1797 play by Matthew Gregory Lewis

The Castle Spectre is a 1797 dramatic romance in five acts by Matthew "Monk" Lewis. It is a Gothic drama set in medieval Conwy, Wales.

==History==
The Castle Spectre was first performed at the Theatre Royal, Drury Lane, on 14 December 1797. The original cast included William Barrymore as Osmond, Richard Wroughton as Reginald, Charles Kemble as Percy, John Palmer as Father Philip, John Bannister as Motley, James Aickin as Kenrick, William Dowton as Hassan, John Hayman Packer as Allan, George Wathen as Edric, Jane Powell as Evelina and Dorothea Jordan as Angela. In a period when very few plays reached ten performances in a season, it was staged 47 times before June, when the theatre closed for the summer. The play had a long run also in the following year and remained in the repertoire until the late 1820s, and was revived until the end of the century. It also toured the provincial theatres and went through eleven printed editions from 1798 to 1803.

==Adaptations==
Further evidence of its extraordinary popularity is given by the fact that it crossed the ocean and opened in New York on 1 June 1798. Moreover, it was turned into a prose romance in 1829 by Sarah Wilkinson.
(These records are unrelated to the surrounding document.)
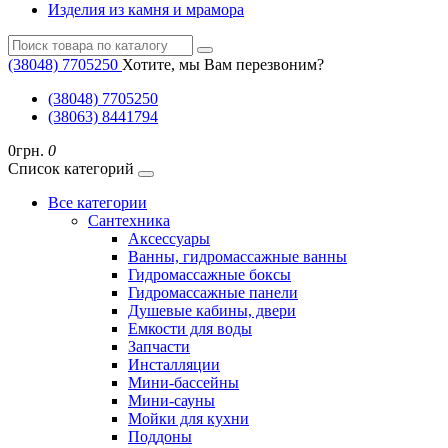
Изделия из камня и мрамора
(38048) ‎7705250
Хотите, мы Вам перезвоним?
(38048) ‎7705250
(38063) 8441794
0грн.
0
Список категорий
Все категории
Cантехника
Аксессуары
Ванны, гидромассажные ванны
Гидромассажные боксы
Гидромассажные панели
Душевые кабины, двери
Емкости для воды
Запчасти
Инсталляции
Мини-бассейны
Мини-сауны
Мойки для кухни
Поддоны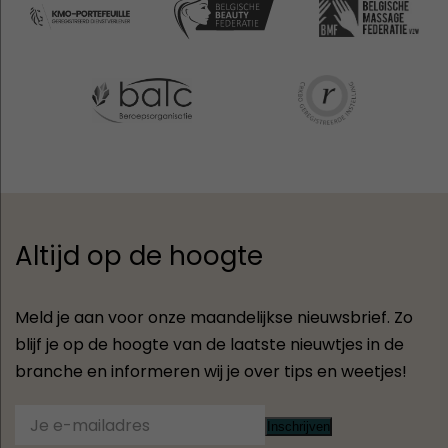
Altijd op de hoogte
Meld je aan voor onze maandelijkse nieuwsbrief. Zo
blijf je op de hoogte van de laatste nieuwtjes in de
branche en informeren wij je over tips en weetjes!
Inschrijven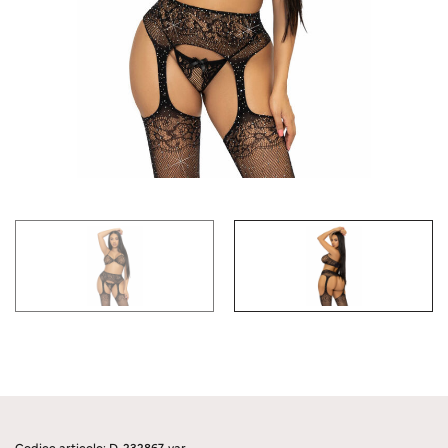
Codice articolo: D-232867-var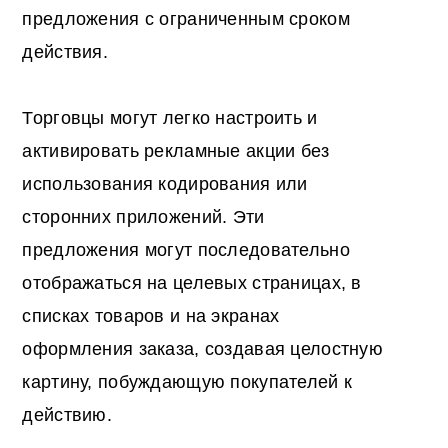
предложения с ограниченным сроком
действия.
Торговцы могут легко настроить и
активировать рекламные акции без
использования кодирования или
сторонних приложений. Эти
предложения могут последовательно
отображаться на целевых страницах, в
списках товаров и на экранах
оформления заказа, создавая целостную
картину, побуждающую покупателей к
действию.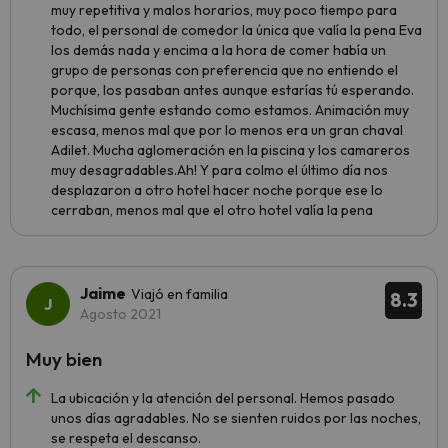
muy repetitiva y malos horarios, muy poco tiempo para
todo, el personal de comedor la única que valía la pena Eva
los demás nada y encima a la hora de comer había un
grupo de personas con preferencia que no entiendo el
porque, los pasaban antes aunque estarías tú esperando.
Muchísima gente estando como estamos. Animación muy
escasa, menos mal que por lo menos era un gran chaval
Adilet. Mucha aglomeración en la piscina y los camareros
muy desagradables.Ah! Y para colmo el último día nos
desplazaron a otro hotel hacer noche porque ese lo
cerraban, menos mal que el otro hotel valía la pena
Jaime
Viajó en familia
8.3
Agosto 2021
Muy bien
La ubicación y la atención del personal. Hemos pasado
unos días agradables. No se sienten ruidos por las noches,
se respeta el descanso.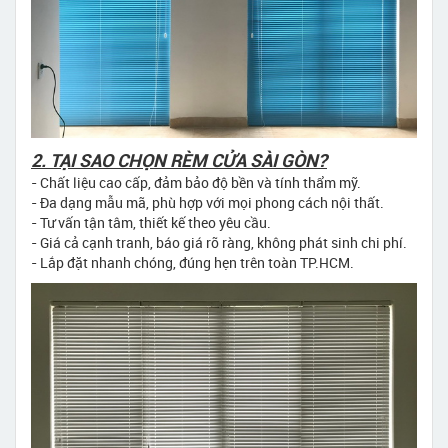
2. TẠI SAO CHỌN RÈM CỬA SÀI GÒN?
- Chất liệu cao cấp, đảm bảo độ bền và tính thẩm mỹ.
- Đa dạng mẫu mã, phù hợp với mọi phong cách nội thất.
- Tư vấn tận tâm, thiết kế theo yêu cầu.
- Giá cả cạnh tranh, báo giá rõ ràng, không phát sinh chi phí.
- Lắp đặt nhanh chóng, đúng hẹn trên toàn TP.HCM.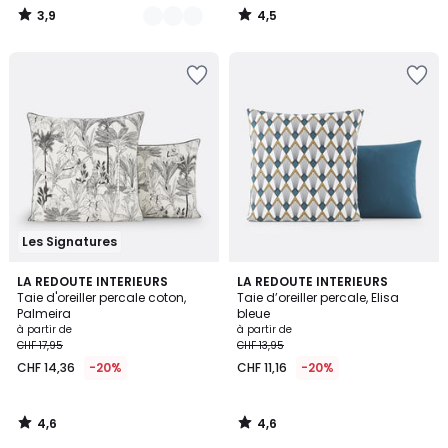
3,9
4,5
/
/
5
5
Les Signatures
4,6
4,6
LA REDOUTE INTERIEURS
LA REDOUTE INTERIEURS
/ 5
/ 5
Taie d'oreiller percale coton,
Taie d’oreiller percale, Elisa
Palmeira
bleue
à partir de
à partir de
CHF 17,95
CHF 13,95
CHF 14,36
-20%
CHF 11,16
-20%
4,6
4,6
/
/
5
5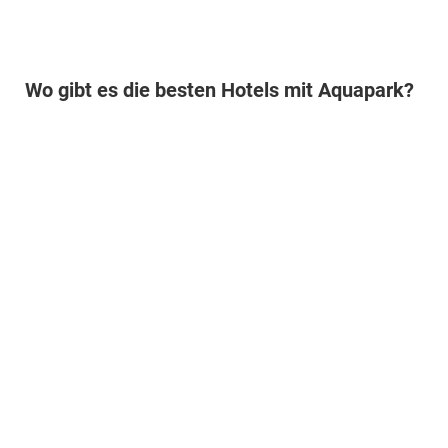
Wo gibt es die besten Hotels mit Aquapark?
A new adaptation of this play by Phil Willmott was given its first performance at the Warehouse Theatre Croydon on 5 December 1997. It was directed by Ted Craig and designed by Peter Lindley. The cast was as follows: Percy, son of the Earl of Caernavon – Damien Goodwin, Earl Osmond – Martyn Stanbridge, Angela – Mali Harries, Old Allan/Reginald, Earl of Conwy – Frank Ellis, Muley – Nick Wilton, Hassan – Clive Llewellyn.